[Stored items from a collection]
━━━━━━━━━━━━━━━━

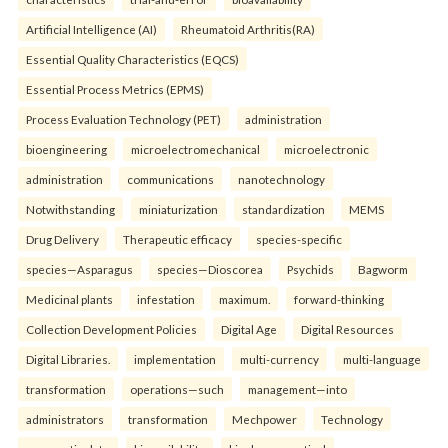
Artificial Intelligence (AI)
Rheumatoid Arthritis(RA)
Essential Quality Characteristics (EQCS)
Essential Process Metrics (EPMS)
Process Evaluation Technology (PET)
administration
bioengineering
microelectromechanical
microelectronic
administration
communications
nanotechnology
Notwithstanding
miniaturization
standardization
MEMS
Drug Delivery
Therapeutic efficacy
species-specific
species—Asparagus
species—Dioscorea
Psychids
Bagworm
Medicinal plants
infestation
maximum.
forward-thinking
Collection Development Policies
Digital Age
Digital Resources
Digital Libraries.
implementation
multi-currency
multi-language
transformation
operations—such
management—into
administrators
transformation
Mechpower
Technology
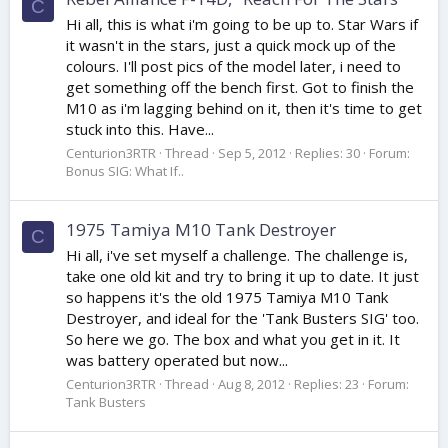
C
Hi all, this is what i'm going to be up to. Star Wars if
it wasn't in the stars, just a quick mock up of the
colours. I'll post pics of the model later, i need to
get something off the bench first. Got to finish the
M10 as i'm lagging behind on it, then it's time to get
stuck into this. Have...
Centurion3RTR
Thread
Sep 5, 2012
Replies: 30
Forum:
Bonus SIG: What If..
1975 Tamiya M10 Tank Destroyer
C
Hi all, i've set myself a challenge. The challenge is,
take one old kit and try to bring it up to date. It just
so happens it's the old 1975 Tamiya M10 Tank
Destroyer, and ideal for the 'Tank Busters SIG' too.
So here we go. The box and what you get in it. It
was battery operated but now...
Centurion3RTR
Thread
Aug 8, 2012
Replies: 23
Forum:
Tank Busters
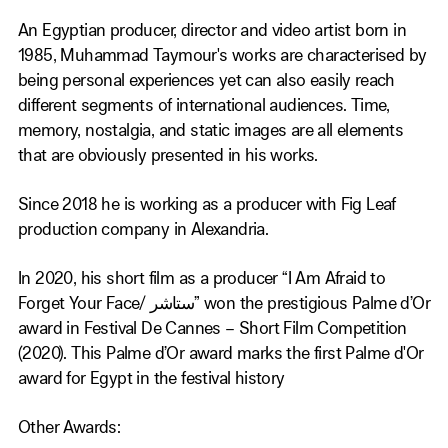
An Egyptian producer, director and video artist born in
1985, Muhammad Taymour's works are characterised by
being personal experiences yet can also easily reach
different segments of international audiences. Time,
memory, nostalgia, and static images are all elements
that are obviously presented in his works.
Since 2018 he is working as a producer with Fig Leaf
production company in Alexandria.
In 2020, his short film as a producer “I Am Afraid to
Forget Your Face/ ستاشر” won the prestigious Palme d’Or
award in Festival De Cannes – Short Film Competition
(2020). This Palme d’Or award marks the first Palme d'Or
award for Egypt in the festival history
Other Awards:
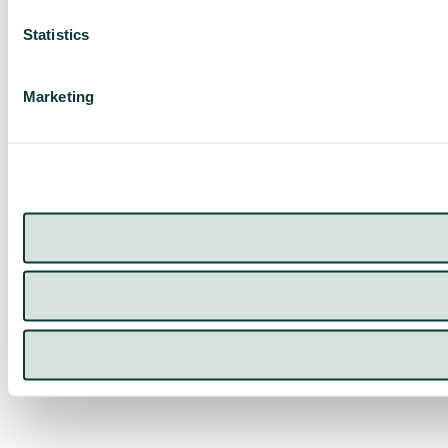
Statistics
Marketing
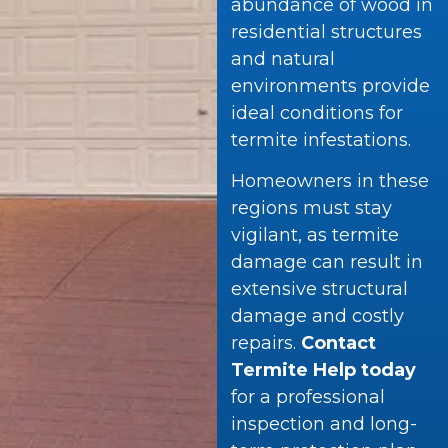
abundance of wood in
residential structures
and natural
environments provide
ideal conditions for
termite infestations.
Homeowners in these
regions must stay
vigilant, as termite
damage can result in
extensive structural
damage and costly
repairs.
Contact
Termite Help today
for a professional
inspection and long-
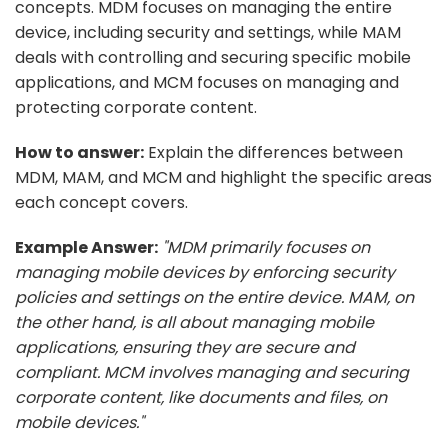
concepts. MDM focuses on managing the entire
device, including security and settings, while MAM
deals with controlling and securing specific mobile
applications, and MCM focuses on managing and
protecting corporate content.
How to answer:
Explain the differences between
MDM, MAM, and MCM and highlight the specific areas
each concept covers.
Example Answer:
"MDM primarily focuses on
managing mobile devices by enforcing security
policies and settings on the entire device. MAM, on
the other hand, is all about managing mobile
applications, ensuring they are secure and
compliant. MCM involves managing and securing
corporate content, like documents and files, on
mobile devices."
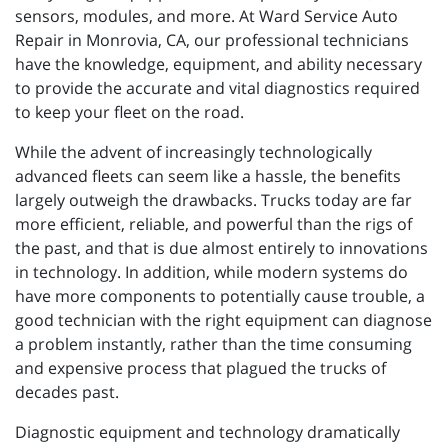
sensors, modules, and more. At Ward Service Auto
Repair in Monrovia, CA, our professional technicians
have the knowledge, equipment, and ability necessary
to provide the accurate and vital diagnostics required
to keep your fleet on the road.
While the advent of increasingly technologically
advanced fleets can seem like a hassle, the benefits
largely outweigh the drawbacks. Trucks today are far
more efficient, reliable, and powerful than the rigs of
the past, and that is due almost entirely to innovations
in technology. In addition, while modern systems do
have more components to potentially cause trouble, a
good technician with the right equipment can diagnose
a problem instantly, rather than the time consuming
and expensive process that plagued the trucks of
decades past.
Diagnostic equipment and technology dramatically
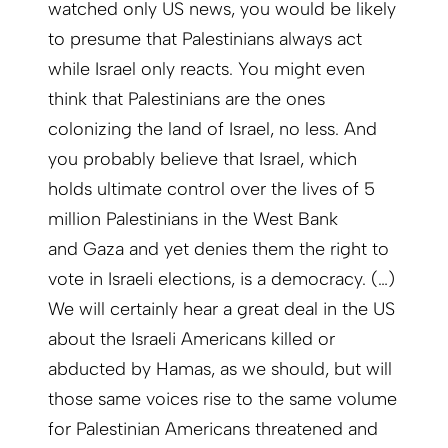
watched only US news, you would be likely
to presume that Palestinians always act
while Israel only reacts. You might even
think that Palestinians are the ones
colonizing the land of Israel, no less. And
you probably believe that Israel, which
holds ultimate control over the lives of 5
million Palestinians in the West Bank
and Gaza and yet denies them the right to
vote in Israeli elections, is a democracy. (…)
We will certainly hear a great deal in the US
about the Israeli Americans killed or
abducted by Hamas, as we should, but will
those same voices rise to the same volume
for Palestinian Americans threatened and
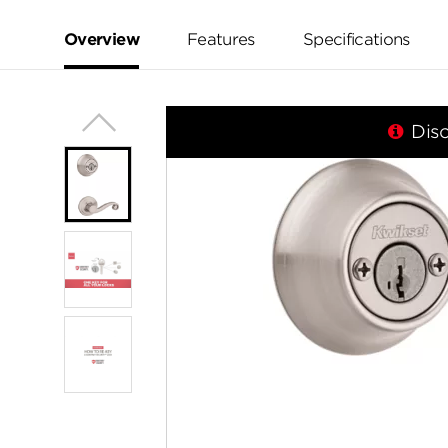
value.
Same
page
Overview
Features
Specifications
link.
Dis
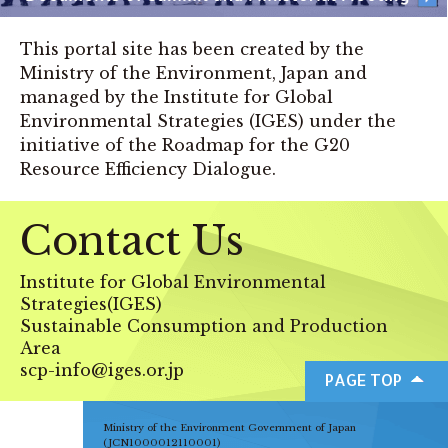
This portal site has been created by the
Ministry of the Environment, Japan and
managed by the Institute for Global
Environmental Strategies (IGES) under the
initiative of the Roadmap for the G20
Resource Efficiency Dialogue.
Contact Us
Institute for Global Environmental
Strategies(IGES)
Sustainable Consumption and Production
Area
scp-info@iges.or.jp
PAGE TOP
Ministry of the Environment Government of Japan
(JCN1000012110001)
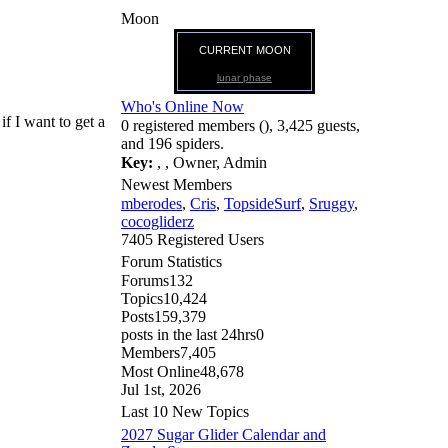
Moon
CURRENT MOON
lunar phase
Who's Online Now
if I want to get a
0 registered members (), 3,425 guests,
and 196 spiders.
Key:
,
,
Owner
,
Admin
Newest Members
mberodes
,
Cris
,
TopsideSurf
,
Sruggy
,
cocogliderz
7405 Registered Users
Forum Statistics
Forums
132
Topics
10,424
Posts
159,379
posts in the last 24hrs
0
Members
7,405
Most Online
48,678
Jul 1st, 2026
Last 10 New Topics
2027 Sugar Glider Calendar and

━━━━━━━━━━━━━━━━

*TASK GOAL*. Drop the images; return the entries above exactly as they appear.

*SOLUTION*.
Artificial Intelligence (AI)
Rheumatoid Arthritis(RA)
Essential Quality Characteristics (EQCS)
Essential Process Metrics (EPMS)
Process Evaluation Technology (PET)
administration
bioengineering
microelectromechanical
microelectronic
administration
communications
nanotechnology
Notwithstanding
miniaturization
standardization
MEMS
Drug Delivery
Therapeutic efficacy
species-specific
species—Asparagus
species—Dioscorea
Psychids
Bagworm
Medicinal plants
infestation
maximum.
forward-thinking
Collection Development Policies
Digital Age
Digital Resources
Digital Libraries.
implementation
multi-currency
multi-language
transformation
operations—such
management—into
administrators
transformation
Mechpower
Technology
C
Hi all, this is what i'm going to be up to. Star Wars if
it wasn't in the stars, just a quick mock up of the
colours. I'll post pics of the model later, i need to
get something off the bench first. Got to finish the
M10 as i'm lagging behind on it, then it's time to get
stuck into this. Have...
Centurion3RTR
Thread
Sep 5, 2012
Replies: 30
Forum:
Bonus SIG: What If..
1975 Tamiya M10 Tank Destroyer
C
Hi all, i've set myself a challenge. The challenge is,
take one old kit and try to bring it up to date. It just
so happens it's the old 1975 Tamiya M10 Tank
Destroyer, and ideal for the 'Tank Busters SIG' too.
So here we go. The box and what you get in it. It
was battery operated but now...
Centurion3RTR
Thread
Aug 8, 2012
Replies: 23
Forum:
Tank Busters
An Egyptian producer, director and video artist born in
1985, Muhammad Taymour's works are characterised by
being personal experiences yet can also easily reach
different segments of international audiences. Time,
memory, nostalgia, and static images are all elements
that are obviously presented in his works.
Since 2018 he is working as a producer with Fig Leaf
production company in Alexandria.
In 2020, his short film as a producer “I Am Afraid to
Forget Your Face/ ستاشر” won the prestigious Palme d’Or
award in Festival De Cannes – Short Film Competition
(2020). This Palme d’Or award marks the first Palme d'Or
award for Egypt in the festival history
Other Awards:
Statistics
Marketing
abundance of wood in
residential structures
and natural
environments provide
ideal conditions for
termite infestations.
Homeowners in these
regions must stay
vigilant, as termite
damage can result in
extensive structural
damage and costly
repairs.
Contact
Termite Help today
for a professional
inspection and long-
concepts. MDM focuses on managing the entire
device, including security and settings, while MAM
deals with controlling and securing specific mobile
applications, and MCM focuses on managing and
protecting corporate content.
How to answer:
Explain the differences between
MDM, MAM, and MCM and highlight the specific areas
each concept covers.
Example Answer:
"MDM primarily focuses on
managing mobile devices by enforcing security
policies and settings on the entire device. MAM, on
the other hand, is all about managing mobile
applications, ensuring they are secure and
compliant. MCM involves managing and securing
corporate content, like documents and files, on
mobile devices."
sensors, modules, and more. At Ward Service Auto
Repair in Monrovia, CA, our professional technicians
have the knowledge, equipment, and ability necessary
to provide the accurate and vital diagnostics required
to keep your fleet on the road.
While the advent of increasingly technologically
advanced fleets can seem like a hassle, the benefits
largely outweigh the drawbacks. Trucks today are far
more efficient, reliable, and powerful than the rigs of
the past, and that is due almost entirely to innovations
in technology. In addition, while modern systems do
have more components to potentially cause trouble, a
good technician with the right equipment can diagnose
a problem instantly, rather than the time consuming
and expensive process that plagued the trucks of
decades past.
Diagnostic equipment and technology dramatically
watched only US news, you would be likely
to presume that Palestinians always act
while Israel only reacts. You might even
think that Palestinians are the ones
colonizing the land of Israel, no less. And
you probably believe that Israel, which
holds ultimate control over the lives of 5
million Palestinians in the West Bank
and Gaza and yet denies them the right to
vote in Israeli elections, is a democracy. (…)
We will certainly hear a great deal in the US
about the Israeli Americans killed or
abducted by Hamas, as we should, but will
those same voices rise to the same volume
for Palestinian Americans threatened and
value.
Same
page
Overview
Features
Specifications
link.
Dis
This portal site has been created by the
Ministry of the Environment, Japan and
managed by the Institute for Global
Environmental Strategies (IGES) under the
initiative of the Roadmap for the G20
Resource Efficiency Dialogue.
Contact Us
Institute for Global Environmental
Strategies(IGES)
Sustainable Consumption and Production
Area
scp-info@iges.or.jp
PAGE TOP
Ministry of the Environment Government of Japan
(JCN1000012110001)
Moon
CURRENT MOON
lunar phase
Who's Online Now
if I want to get a
0 registered members (), 3,425 guests,
and 196 spiders.
Key:
,
,
Owner
,
Admin
Newest Members
mberodes
,
Cris
,
TopsideSurf
,
Sruggy
,
cocogliderz
7405 Registered Users
Forum Statistics
Forums
132
Topics
10,424
Posts
159,379
posts in the last 24hrs
0
Members
7,405
Most Online
48,678
Jul 1st, 2026
Last 10 New Topics
2027 Sugar Glider Calendar and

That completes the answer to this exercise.